Участвовавший в беседе с Махом Герман Бар это мнение, кажется, подтверждает: «Да, верно, сон под названием Австрия – вот чему мы хотим придать смысл и форму, цвет и звучание»[38]. Но его реплика вносит решающий нюанс: грезы важнее, чем действительность. Австрия, какой она предстает в сновидениях ее поэтов[39], не только не совпадает с обреченной империей, но и не должна с нею совпадать. Последняя не заслуживает внимания художника, потому что она – лишь иллюзия. Истинная же реальность – это Австрия-сновидение, и только она требует своего воплощения в эстетической утопии, тесно соседствующей с родственной ей утопией психоаналитического мифа.
Оптимистический пафос утверждения высшей реальности не чужд и взглядам самого Маха. По мнению ученого, его слова «Я должно погибнуть» не следует понимать как формулу деструкции и отчаяния, ибо они же заключают в себе и признание возможности нового всемирного «Я» с открытыми границами.
Из философии Маха следовало, что мир (комплекс ощущений) есть либо иллюзия, которую наше сознание принимает за реальность, либо реальность, которую мы подменили иллюзией. Мировоззрение поэтов и художников Вены колеблется между этими вариантами, пробиваясь от деструктивного к конструктивному пониманию махизма. Это необходимо принимать во внимание при оценке австрийского импрессионизма, развивавшегося под воздействием махистской теории и нашедшего в ней свое философское оправдание. «В моде Поль Бурже и Будда», – пишет Гофмансталь в эссе о Д'Аннунцио[40]. Имя Бурже указывает на закон декаданса – распад целого, имя Будды означает противоположную тенденцию, волю к всеединству. Значение венского импрессионизма в том, что он объединяет в себе оба полюса современного сознания, как объединяет их в себе и учение Маха.

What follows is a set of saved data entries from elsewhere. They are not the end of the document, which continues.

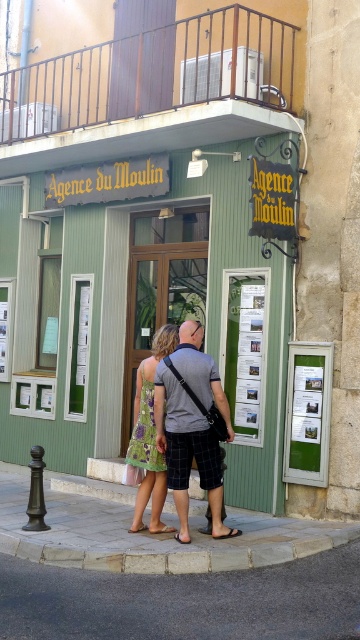 Question: Estimate the real-world distances between objects in this image. Which object is closer to the green floral dress at center?

Choices:
 (A) gray cotton t-shirt at center
 (B) gray stone pavement at lower center

Answer: (A)

Question: Which point is closer to the camera taking this photo?

Choices:
 (A) (146, 388)
 (B) (191, 452)

Answer: (B)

В своей декадентской версии импрессионизм раскрывает тему утраты ценностей: мир больше не объективное целое, он распался на бессвязные факты и мелькающие мгновения, которые существуют лишь до тех пор, пока воспринимаются чувствами; его символами выступают игра теней, пляска призраков, карты, маски, театр. «Импрессионистический человек», творец и герой этого мира иллюзий, презирает общество и мораль и не знает другого закона, кроме личной воли и личного счастья. Свободный и одинокий, он исповедует культ своего «Я», только себя самого мнит достойным любви и хочет бездумно скользить по золотым волнам жизни, срывая цветы чувственных и интеллектуальных наслаждений.[41]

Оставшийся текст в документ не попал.